What do you think of when you hear the word “library”? Some think of books, elderly librarians, a quiet place. Before I began my internship with Heights Libraries, I thought that the only use for a library was to check out and read books. Through this experience, I’ve learned that there is so much more than just checking out books. Through its programs, events, and opportunities, Heights Libraries provides a comforting environment that fits the needs of all. In addition to what it offers, there are also so many moving pieces to the productivity of the library. For three months, I’ve had the chance to interact with administration, employees, and customers of Heights Libraries. Those three months changed my life and my outlook on what the library is.
As an intern at the Cleveland Heights-University Heights Public Library through Youth Opportunities Unlimited (Y.O.U), I assisted the director, Nancy Levin. Being a part of the library family for over 20 years, Nancy has been able to work with others to promote the library and all it has to offer. Through discussions and shadowing, I’ve witnessed her passion and drive for what she does. Her goal is for the library to continue to grow in customer accommodation. To achieve this goal, she has conducted training and strategies focused on racial, religious, and social equality. She has also conducted surveys for members of the community to fill out so that their input is made a priority. Her goal, along with other administration staff, is to continue to make the library an open and safe community for all. She is most proud of helping the library go “fine free.”

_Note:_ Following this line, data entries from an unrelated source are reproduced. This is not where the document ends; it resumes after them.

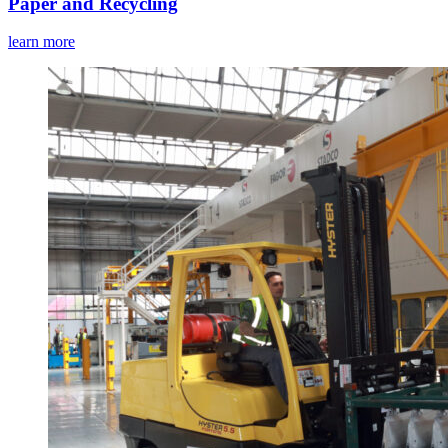
Paper and Recycling
learn more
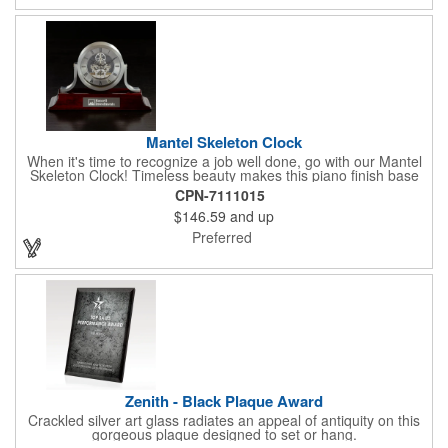
employees, this distinguished award delivers a meaningful
tribute that highlights accomplishment in a truly impressive way.
Mantel Skeleton Clock
When it's time to recognize a job well done, go with our Mantel
Skeleton Clock! Timeless beauty makes this piano finish base
with silver skeleton clock a keeper throughout the generations.
CPN-7111015
It measures 5.5" x 8.5" x 2.5" and features a stunning two-toned
$146.59
and up
design and beautiful shaping. It can be purchased blank or
customized with a company name, logo, recipient's name and
Preferred
more!
Zenith - Black Plaque Award
Crackled silver art glass radiates an appeal of antiquity on this
gorgeous plaque designed to set or hang.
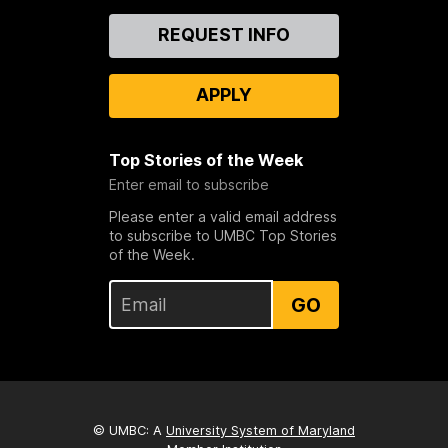
Contact
REQUEST INFO
Us
APPLY
Top Stories of the Week
Enter email to subscribe
Please enter a valid email address
to subscribe to UMBC Top Stories
of the Week.
GO
© UMBC: A
University System of Maryland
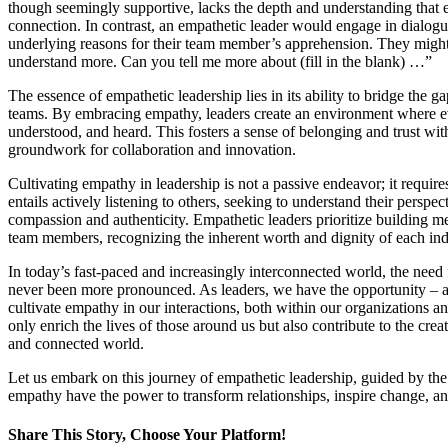
though seemingly supportive, lacks the depth and understanding tha
connection. In contrast, an empathetic leader would engage in dialog
underlying reasons for their team member’s apprehension. They might 
understand more. Can you tell me more about (fill in the blank) …”
The essence of empathetic leadership lies in its ability to bridge the g
teams. By embracing empathy, leaders create an environment where ev
understood, and heard. This fosters a sense of belonging and trust wit
groundwork for collaboration and innovation.
Cultivating empathy in leadership is not a passive endeavor; it requires 
entails actively listening to others, seeking to understand their perspe
compassion and authenticity. Empathetic leaders prioritize building m
team members, recognizing the inherent worth and dignity of each ind
In today’s fast-paced and increasingly interconnected world, the need 
never been more pronounced. As leaders, we have the opportunity – an
cultivate empathy in our interactions, both within our organizations 
only enrich the lives of those around us but also contribute to the cr
and connected world.
Let us embark on this journey of empathetic leadership, guided by the
empathy have the power to transform relationships, inspire change, and 
Share This Story
, Choose Your Platform!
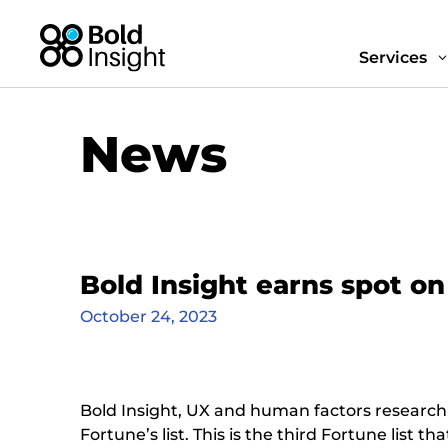
Services
News
Bold Insight earns spot o
October 24, 2023
Bold Insight, UX and human factors research
Fortune’s list. This is the third Fortune list 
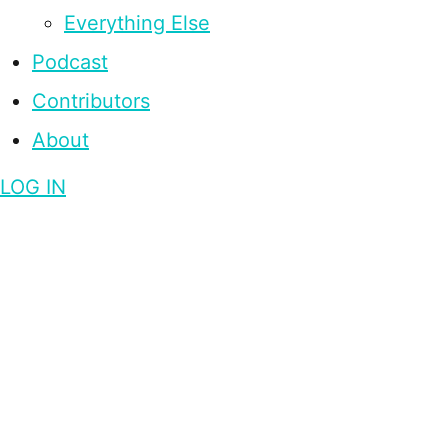
Everything Else
Podcast
Contributors
About
LOG IN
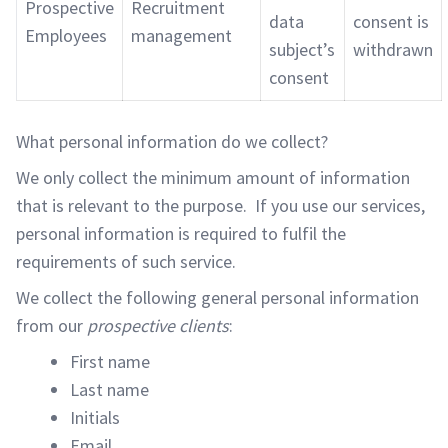
Prospective
Recruitment
data
consent is
Employees
management
subject’s
withdrawn
consent
What personal information do we collect?
We only collect the minimum amount of information
that is relevant to the purpose. If you use our services,
personal information is required to fulfil the
requirements of such service.
We collect the following general personal information
from our
prospective clients
:
First name
Last name
Initials
Email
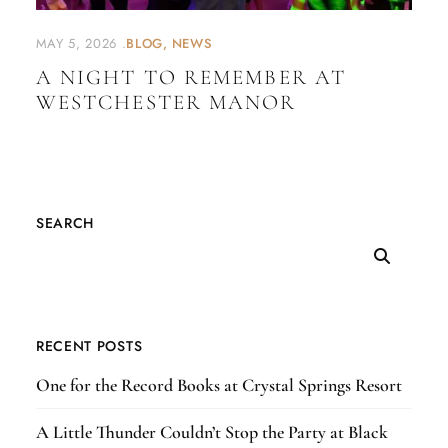
MAY 5, 2026
BLOG
NEWS
A NIGHT TO REMEMBER AT
WESTCHESTER MANOR
SEARCH
RECENT POSTS
One for the Record Books at Crystal Springs Resort
A Little Thunder Couldn’t Stop the Party at Black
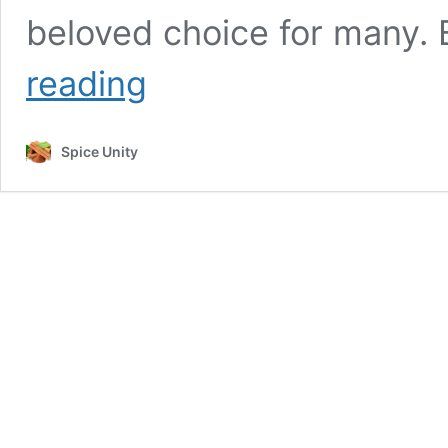
beloved choice for many. B
Cinnamon
reading
During
Pregnancy:
A
Spice Unity
Closer
Look
at
Safety
and
Indulgence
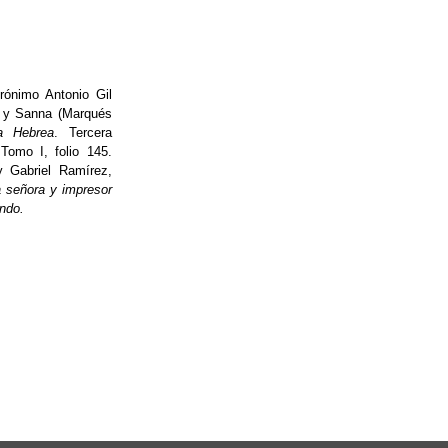
ónimo Antonio Gil
r y Sanna (Marqués
a Hebrea
. Tercera
 Tomo I, folio 145.
y Gabriel Ramírez,
a señora y impresor
ndo.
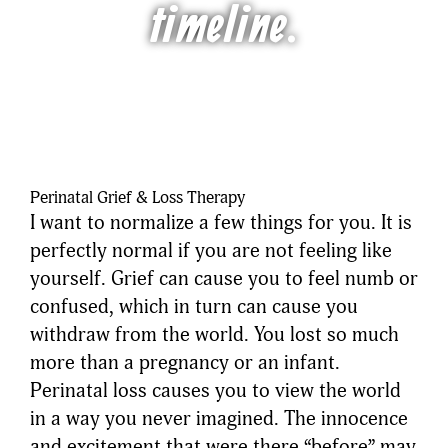
timeline.
Perinatal Grief & Loss Therapy
I want to normalize a few things for you. It is
perfectly normal if you are not feeling like
yourself. Grief can cause you to feel numb or
confused, which in turn can cause you
withdraw from the world. You lost so much
more than a pregnancy or an infant.
Perinatal loss causes you to view the world
in a way you never imagined. The innocence
and excitement that were there “before” may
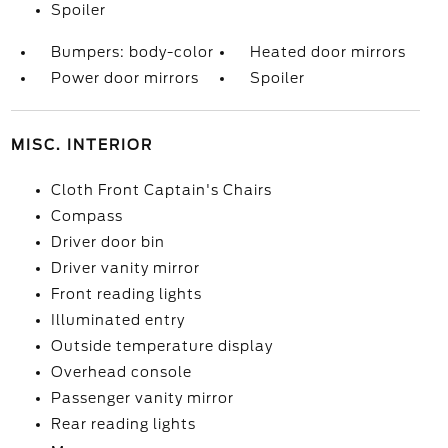
Spoiler
Bumpers: body-color
Heated door mirrors
Power door mirrors
Spoiler
MISC. INTERIOR
Cloth Front Captain's Chairs
Compass
Driver door bin
Driver vanity mirror
Front reading lights
Illuminated entry
Outside temperature display
Overhead console
Passenger vanity mirror
Rear reading lights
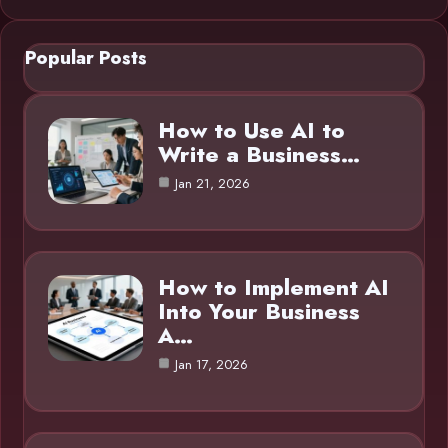
Popular Posts
How to Use AI to
Write a Business…
Jan 21, 2026
How to Implement AI
Into Your Business
A…
Jan 17, 2026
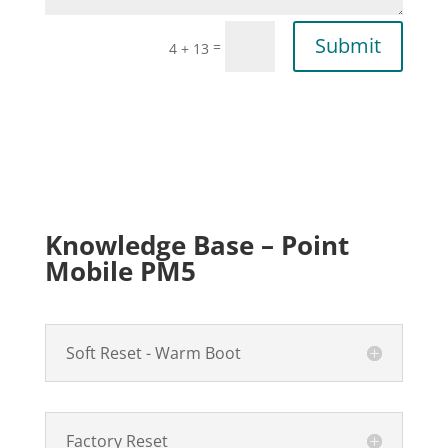
Submit
=
4 + 13
Knowledge Base – Point
Mobile PM5
Soft Reset - Warm Boot
Factory Reset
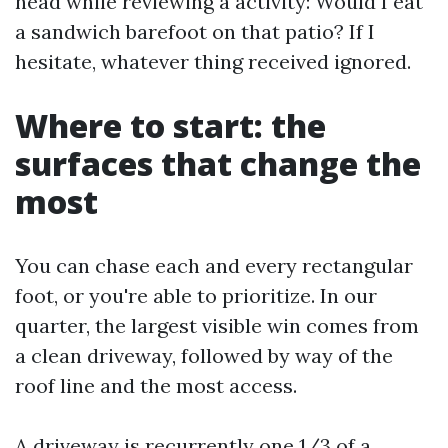
head while reviewing a activity: Would I eat
a sandwich barefoot on that patio? If I
hesitate, whatever thing received ignored.
Where to start: the
surfaces that change the
most
You can chase each and every rectangular
foot, or you're able to prioritize. In our
quarter, the largest visible win comes from
a clean driveway, followed by way of the
roof line and the most access.
A driveway is recurrently one 1/3 of a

To understand how the library affects its customers, I wanted to build relationships with the staff and discuss their daily interactions. Kaitlin is a circulation assistant for the University Heights branch. She describes circulation staff as “front of the line for customers.” They are the welcoming faces, the ones who are there to answer questions and assist customers. Kaitlin expressed how she, too, had the same belief of what the library was before her experience working there. Her favorite thing about the library is how much it has changed over the years. It has become a strong combination of a traditional library and a community center. She has been able to witness how the library directly affects its customers, accommodating the needs of all. It can be a quiet place for those who need it, but it can also be an energizing and active place for others. The Circulation Department helps people get passports along with checking books in and out, finding their way around the building, and solving problems with accounts.
One of the things I love most about the library is the Children’s Department. There is so much energy and optimism in that department. Along with many of the staff, Kornela has a strong passion for serving her customers. When Kornela began her career as a librarian in the Children’s Department, she didn’t realize how much she would enjoy it. She was a regular customer of the library, and now she conducts fun activities like Storytime and Homework Helpers, interacting with hundreds of children. “The Children’s Department keeps everyone on their toes,” she stated when asked about the best things about her job. Through interviewing her and observing the children and teen departments, I learned that the library provides children and teens with a place where they can go between school and home, get their homework done, and have fun.
There are so many activities and programs at Heights Libraries that are free and open to all in the community. For instance, one activity I would love to participate in is Tai Chi. Offered for teens and adults, Tai Chi is beneficial for health and meditation.
It is vital for us as citizens to take advantage of these things. Not only has the library provided useful programs and events, but it has also become a community center for all. A place where children can come after school to eat, read, and have fun while they wait for their parents to get home, where college students can sit and study for their next test, even a place where someone can sit down, read the newspaper, and enjoy a cup of coffee. My internship experience exposed me to this wonderful atmosphere and community. It showed me that there is so much more to the library than a quiet place to read. It is the place that has taught me professionalism, leadership, patience, and other necessary skills for success in the workforce.
Kionna Byous is a senior at Lutheran East High School who came to the library through the Y.O.U PEEKE program.